> _Task to carry out_
Starting with the line that holds "themselves as creating" and stopping after the line that holds "employee, and do", repeat the lines below word for word, without the pictures.

(Page images and extracted text)
>>>>>
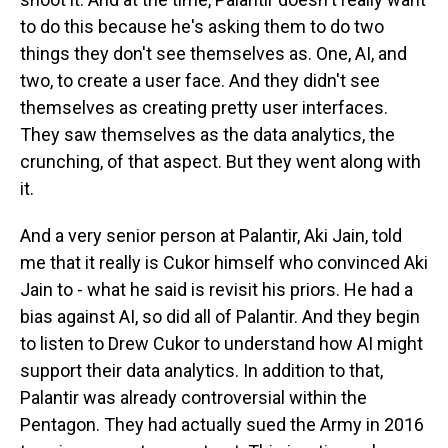
to do this because he's asking them to do two
things they don't see themselves as. One, AI, and
two, to create a user face. And they didn't see
themselves as creating pretty user interfaces.
They saw themselves as the data analytics, the
crunching, of that aspect. But they went along with
it.
And a very senior person at Palantir, Aki Jain, told
me that it really is Cukor himself who convinced Aki
Jain to - what he said is revisit his priors. He had a
bias against AI, so did all of Palantir. And they begin
to listen to Drew Cukor to understand how AI might
support their data analytics. In addition to that,
Palantir was already controversial within the
Pentagon. They had actually sued the Army in 2016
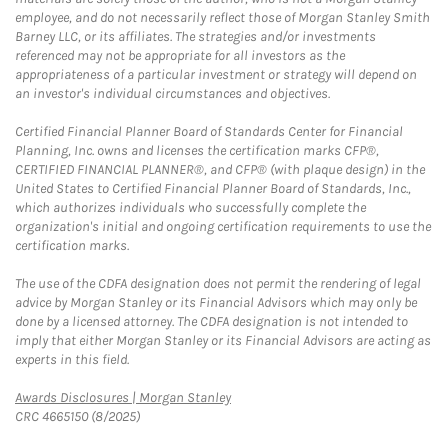
employee, and do not necessarily reflect those of Morgan Stanley Smith
Barney LLC, or its affiliates. The strategies and/or investments
referenced may not be appropriate for all investors as the
appropriateness of a particular investment or strategy will depend on
an investor's individual circumstances and objectives.
Certified Financial Planner Board of Standards Center for Financial
Planning, Inc. owns and licenses the certification marks CFP®,
CERTIFIED FINANCIAL PLANNER®, and CFP® (with plaque design) in the
United States to Certified Financial Planner Board of Standards, Inc.,
which authorizes individuals who successfully complete the
organization's initial and ongoing certification requirements to use the
certification marks.
The use of the CDFA designation does not permit the rendering of legal
advice by Morgan Stanley or its Financial Advisors which may only be
done by a licensed attorney. The CDFA designation is not intended to
imply that either Morgan Stanley or its Financial Advisors are acting as
experts in this field.
Link Opens in New Tab
Awards Disclosures | Morgan Stanley
CRC 4665150 (8/2025)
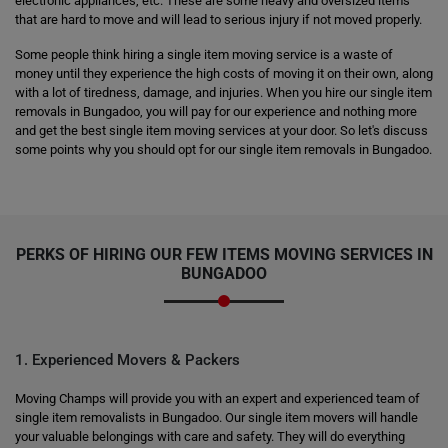
electronic appliances, etc. These are some heavy and oversized items
that are hard to move and will lead to serious injury if not moved properly.
Some people think hiring a single item moving service is a waste of
money until they experience the high costs of moving it on their own, along
with a lot of tiredness, damage, and injuries. When you hire our single item
removals in Bungadoo, you will pay for our experience and nothing more
and get the best single item moving services at your door. So let's discuss
some points why you should opt for our single item removals in Bungadoo.
PERKS OF HIRING OUR FEW ITEMS MOVING SERVICES IN
BUNGADOO
1. Experienced Movers & Packers
Moving Champs will provide you with an expert and experienced team of
single item removalists in Bungadoo. Our single item movers will handle
your valuable belongings with care and safety. They will do everything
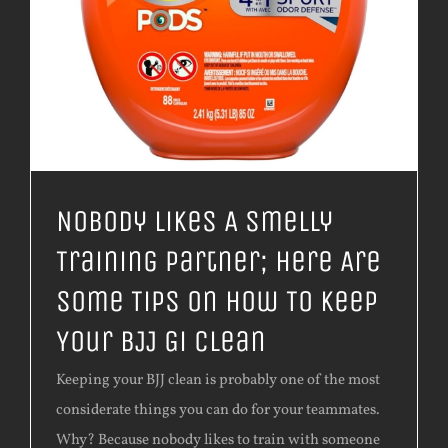
Nobody Likes A Smelly
Training Partner; Here Are
Some Tips On How To Keep
Your BJJ Gi Clean
​Keeping your BJJ clean is probably one of the most
considerate things you can do for your teammates.
Why? Because nobody likes to train with someone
<<<<<
> _Answer to this problem_
themselves as creating pretty user interfaces.
They saw themselves as the data analytics, the
crunching, of that aspect. But they went along with
it.
And a very senior person at Palantir, Aki Jain, told
me that it really is Cukor himself who convinced Aki
Jain to - what he said is revisit his priors. He had a
bias against AI, so did all of Palantir. And they begin
to listen to Drew Cukor to understand how AI might
support their data analytics. In addition to that,
Palantir was already controversial within the
Pentagon. They had actually sued the Army in 2016
employee, and do not necessarily reflect those of Morgan Stanley Smith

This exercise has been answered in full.